**Task item**. Could you find each line of the data below that contains the word "regim" and copy those lines?

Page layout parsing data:
----

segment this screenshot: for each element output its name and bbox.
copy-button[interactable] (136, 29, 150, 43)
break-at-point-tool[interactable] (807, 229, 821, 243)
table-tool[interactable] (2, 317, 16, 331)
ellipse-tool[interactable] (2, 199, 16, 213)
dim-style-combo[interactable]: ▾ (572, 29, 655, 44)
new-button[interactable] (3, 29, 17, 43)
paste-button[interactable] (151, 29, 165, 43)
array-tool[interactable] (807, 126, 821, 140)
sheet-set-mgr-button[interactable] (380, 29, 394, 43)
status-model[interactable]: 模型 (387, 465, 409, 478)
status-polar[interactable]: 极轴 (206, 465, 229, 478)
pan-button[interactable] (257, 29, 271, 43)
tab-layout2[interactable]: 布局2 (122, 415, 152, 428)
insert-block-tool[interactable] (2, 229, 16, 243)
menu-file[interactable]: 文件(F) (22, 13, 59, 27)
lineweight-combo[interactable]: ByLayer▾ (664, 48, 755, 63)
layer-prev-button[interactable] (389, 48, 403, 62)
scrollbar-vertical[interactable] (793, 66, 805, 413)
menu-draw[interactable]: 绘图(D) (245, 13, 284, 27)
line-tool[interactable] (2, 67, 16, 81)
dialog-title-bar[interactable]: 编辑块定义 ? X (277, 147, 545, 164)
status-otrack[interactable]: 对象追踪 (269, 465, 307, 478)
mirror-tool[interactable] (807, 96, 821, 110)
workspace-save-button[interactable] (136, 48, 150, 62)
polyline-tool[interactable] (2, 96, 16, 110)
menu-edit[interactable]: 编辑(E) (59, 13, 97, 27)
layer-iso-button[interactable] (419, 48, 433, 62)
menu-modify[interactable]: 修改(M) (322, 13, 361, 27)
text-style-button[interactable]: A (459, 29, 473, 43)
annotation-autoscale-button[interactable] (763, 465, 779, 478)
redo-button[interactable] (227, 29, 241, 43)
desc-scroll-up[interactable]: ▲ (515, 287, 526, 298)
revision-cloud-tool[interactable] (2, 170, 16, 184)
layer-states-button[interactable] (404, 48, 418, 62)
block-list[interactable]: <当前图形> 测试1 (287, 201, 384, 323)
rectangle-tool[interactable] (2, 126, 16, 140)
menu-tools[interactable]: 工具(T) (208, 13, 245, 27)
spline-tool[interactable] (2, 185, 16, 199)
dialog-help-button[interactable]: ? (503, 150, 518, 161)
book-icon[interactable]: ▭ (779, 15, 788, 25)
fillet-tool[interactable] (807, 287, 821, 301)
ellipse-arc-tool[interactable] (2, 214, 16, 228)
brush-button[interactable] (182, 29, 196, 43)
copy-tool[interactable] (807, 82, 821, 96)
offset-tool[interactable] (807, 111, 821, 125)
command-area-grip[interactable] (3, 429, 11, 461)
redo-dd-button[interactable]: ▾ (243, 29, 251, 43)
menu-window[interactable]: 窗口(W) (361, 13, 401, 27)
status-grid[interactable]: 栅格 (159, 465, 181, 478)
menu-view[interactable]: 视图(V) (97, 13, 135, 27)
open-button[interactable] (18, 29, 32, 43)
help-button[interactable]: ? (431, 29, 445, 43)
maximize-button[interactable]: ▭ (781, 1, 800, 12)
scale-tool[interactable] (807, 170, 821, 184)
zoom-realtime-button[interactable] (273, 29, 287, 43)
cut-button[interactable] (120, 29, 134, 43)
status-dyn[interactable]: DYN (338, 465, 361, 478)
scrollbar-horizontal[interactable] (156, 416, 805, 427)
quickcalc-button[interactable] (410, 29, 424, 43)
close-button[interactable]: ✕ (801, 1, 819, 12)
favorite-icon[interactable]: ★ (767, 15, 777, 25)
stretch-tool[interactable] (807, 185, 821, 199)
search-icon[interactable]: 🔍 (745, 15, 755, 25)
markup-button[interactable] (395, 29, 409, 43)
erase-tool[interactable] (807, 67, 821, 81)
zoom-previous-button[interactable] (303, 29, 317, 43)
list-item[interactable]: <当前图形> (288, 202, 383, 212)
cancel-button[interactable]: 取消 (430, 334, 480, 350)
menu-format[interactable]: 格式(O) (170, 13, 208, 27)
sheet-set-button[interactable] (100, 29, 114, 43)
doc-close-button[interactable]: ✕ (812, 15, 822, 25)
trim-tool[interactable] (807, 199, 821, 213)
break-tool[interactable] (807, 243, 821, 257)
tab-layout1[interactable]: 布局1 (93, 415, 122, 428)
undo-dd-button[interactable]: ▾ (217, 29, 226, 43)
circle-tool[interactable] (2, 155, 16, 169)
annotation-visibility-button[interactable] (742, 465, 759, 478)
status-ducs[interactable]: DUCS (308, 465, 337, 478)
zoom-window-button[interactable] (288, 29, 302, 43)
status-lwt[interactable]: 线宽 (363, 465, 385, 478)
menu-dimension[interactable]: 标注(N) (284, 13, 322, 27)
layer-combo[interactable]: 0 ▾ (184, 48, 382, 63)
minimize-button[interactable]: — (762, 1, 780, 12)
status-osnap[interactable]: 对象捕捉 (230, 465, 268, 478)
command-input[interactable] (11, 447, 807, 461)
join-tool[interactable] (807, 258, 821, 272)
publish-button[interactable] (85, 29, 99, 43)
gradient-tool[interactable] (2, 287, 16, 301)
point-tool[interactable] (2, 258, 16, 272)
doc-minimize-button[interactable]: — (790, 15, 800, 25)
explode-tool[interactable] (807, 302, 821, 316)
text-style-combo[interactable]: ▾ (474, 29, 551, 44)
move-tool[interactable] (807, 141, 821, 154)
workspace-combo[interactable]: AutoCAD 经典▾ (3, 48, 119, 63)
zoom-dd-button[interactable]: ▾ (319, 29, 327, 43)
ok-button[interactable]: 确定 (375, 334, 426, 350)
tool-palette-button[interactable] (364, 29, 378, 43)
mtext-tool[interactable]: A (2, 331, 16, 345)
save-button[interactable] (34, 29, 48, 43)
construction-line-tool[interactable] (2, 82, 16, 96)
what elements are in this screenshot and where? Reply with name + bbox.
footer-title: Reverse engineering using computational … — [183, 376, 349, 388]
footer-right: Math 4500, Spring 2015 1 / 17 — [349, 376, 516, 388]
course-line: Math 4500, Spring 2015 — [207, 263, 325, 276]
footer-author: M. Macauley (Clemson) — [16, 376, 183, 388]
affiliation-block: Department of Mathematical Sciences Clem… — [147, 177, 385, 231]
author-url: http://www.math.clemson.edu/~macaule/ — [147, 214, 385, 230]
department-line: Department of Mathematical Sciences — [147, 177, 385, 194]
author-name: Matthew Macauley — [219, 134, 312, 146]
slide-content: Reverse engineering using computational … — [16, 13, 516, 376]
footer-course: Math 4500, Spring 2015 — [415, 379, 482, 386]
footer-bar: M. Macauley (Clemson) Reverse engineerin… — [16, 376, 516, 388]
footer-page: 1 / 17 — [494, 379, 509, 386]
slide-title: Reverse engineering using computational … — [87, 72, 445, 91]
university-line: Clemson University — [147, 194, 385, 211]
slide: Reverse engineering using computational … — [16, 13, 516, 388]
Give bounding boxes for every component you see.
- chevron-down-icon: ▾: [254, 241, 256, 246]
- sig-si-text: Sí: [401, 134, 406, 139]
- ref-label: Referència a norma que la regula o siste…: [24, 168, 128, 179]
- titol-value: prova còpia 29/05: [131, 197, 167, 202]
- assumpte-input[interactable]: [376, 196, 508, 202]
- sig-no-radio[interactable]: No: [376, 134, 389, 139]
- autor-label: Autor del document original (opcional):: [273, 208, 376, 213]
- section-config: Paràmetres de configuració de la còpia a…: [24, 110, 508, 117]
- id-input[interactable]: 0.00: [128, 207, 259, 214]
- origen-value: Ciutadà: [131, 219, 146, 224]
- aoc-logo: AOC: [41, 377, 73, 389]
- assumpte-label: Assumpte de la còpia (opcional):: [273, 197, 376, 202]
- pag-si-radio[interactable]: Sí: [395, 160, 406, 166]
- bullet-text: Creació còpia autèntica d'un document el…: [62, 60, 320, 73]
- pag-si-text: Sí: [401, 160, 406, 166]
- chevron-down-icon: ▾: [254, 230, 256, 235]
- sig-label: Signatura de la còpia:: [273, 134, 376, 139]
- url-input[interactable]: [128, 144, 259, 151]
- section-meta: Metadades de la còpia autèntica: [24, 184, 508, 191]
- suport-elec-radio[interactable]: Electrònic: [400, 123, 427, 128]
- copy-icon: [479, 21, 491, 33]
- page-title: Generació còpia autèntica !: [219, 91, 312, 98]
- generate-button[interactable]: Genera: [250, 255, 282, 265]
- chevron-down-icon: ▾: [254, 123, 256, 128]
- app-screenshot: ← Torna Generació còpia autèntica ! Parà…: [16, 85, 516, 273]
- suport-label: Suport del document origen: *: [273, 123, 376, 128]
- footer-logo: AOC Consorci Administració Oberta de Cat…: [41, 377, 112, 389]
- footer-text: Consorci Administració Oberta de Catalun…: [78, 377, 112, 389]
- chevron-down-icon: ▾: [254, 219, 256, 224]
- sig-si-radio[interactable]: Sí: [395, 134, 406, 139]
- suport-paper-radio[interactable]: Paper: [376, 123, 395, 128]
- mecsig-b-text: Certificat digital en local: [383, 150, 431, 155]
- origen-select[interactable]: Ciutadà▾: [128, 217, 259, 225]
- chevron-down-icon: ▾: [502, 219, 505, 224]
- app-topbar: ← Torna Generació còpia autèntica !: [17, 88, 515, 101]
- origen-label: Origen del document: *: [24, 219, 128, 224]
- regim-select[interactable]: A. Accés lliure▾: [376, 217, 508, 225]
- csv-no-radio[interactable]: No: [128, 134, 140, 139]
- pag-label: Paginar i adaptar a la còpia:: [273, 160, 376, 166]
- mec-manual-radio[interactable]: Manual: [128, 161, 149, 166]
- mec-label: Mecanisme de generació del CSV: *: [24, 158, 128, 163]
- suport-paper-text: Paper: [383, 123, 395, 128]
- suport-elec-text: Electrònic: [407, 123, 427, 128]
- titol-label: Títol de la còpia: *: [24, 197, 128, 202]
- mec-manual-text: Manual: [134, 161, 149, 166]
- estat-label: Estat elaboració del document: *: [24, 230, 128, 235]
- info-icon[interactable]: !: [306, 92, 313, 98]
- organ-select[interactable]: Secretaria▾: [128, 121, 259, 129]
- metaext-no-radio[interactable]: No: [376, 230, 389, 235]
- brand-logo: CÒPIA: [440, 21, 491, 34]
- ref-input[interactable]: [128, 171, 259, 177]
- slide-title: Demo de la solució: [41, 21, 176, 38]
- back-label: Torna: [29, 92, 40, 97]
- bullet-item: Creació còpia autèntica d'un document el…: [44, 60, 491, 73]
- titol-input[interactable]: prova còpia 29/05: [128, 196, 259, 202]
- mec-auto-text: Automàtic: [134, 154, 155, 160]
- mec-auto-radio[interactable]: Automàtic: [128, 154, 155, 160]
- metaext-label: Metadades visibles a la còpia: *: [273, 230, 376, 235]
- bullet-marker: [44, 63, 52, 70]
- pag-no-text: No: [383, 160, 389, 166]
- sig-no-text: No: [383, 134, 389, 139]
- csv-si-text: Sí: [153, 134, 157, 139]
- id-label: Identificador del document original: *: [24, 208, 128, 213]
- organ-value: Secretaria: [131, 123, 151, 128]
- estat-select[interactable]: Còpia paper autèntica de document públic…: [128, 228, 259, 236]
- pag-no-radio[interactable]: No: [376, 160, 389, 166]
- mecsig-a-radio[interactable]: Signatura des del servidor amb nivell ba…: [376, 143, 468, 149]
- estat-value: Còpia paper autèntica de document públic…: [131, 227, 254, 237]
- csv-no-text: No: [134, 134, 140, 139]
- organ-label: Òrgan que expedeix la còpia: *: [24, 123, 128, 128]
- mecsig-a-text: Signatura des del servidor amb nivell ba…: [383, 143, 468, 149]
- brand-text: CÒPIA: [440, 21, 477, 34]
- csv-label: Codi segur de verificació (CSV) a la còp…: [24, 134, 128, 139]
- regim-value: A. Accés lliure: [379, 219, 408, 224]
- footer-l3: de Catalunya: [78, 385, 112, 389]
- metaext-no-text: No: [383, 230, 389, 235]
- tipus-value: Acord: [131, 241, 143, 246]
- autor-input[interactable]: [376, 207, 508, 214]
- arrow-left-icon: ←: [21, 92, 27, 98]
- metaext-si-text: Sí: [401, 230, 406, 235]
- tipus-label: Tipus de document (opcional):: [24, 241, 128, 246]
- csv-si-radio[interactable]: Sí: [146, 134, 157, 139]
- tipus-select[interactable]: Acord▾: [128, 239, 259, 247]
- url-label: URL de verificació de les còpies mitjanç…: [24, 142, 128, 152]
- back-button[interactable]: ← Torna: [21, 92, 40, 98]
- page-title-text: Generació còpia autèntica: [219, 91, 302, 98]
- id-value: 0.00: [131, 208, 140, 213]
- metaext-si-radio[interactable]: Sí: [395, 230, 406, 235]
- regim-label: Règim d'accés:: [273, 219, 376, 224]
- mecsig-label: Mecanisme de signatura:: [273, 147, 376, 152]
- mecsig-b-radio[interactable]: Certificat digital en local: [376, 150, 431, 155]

----

**Solution for this problem**.
- regim-select[interactable]: A. Accés lliure▾: [376, 217, 508, 225]
- regim-value: A. Accés lliure: [379, 219, 408, 224]
- regim-label: Règim d'accés:: [273, 219, 376, 224]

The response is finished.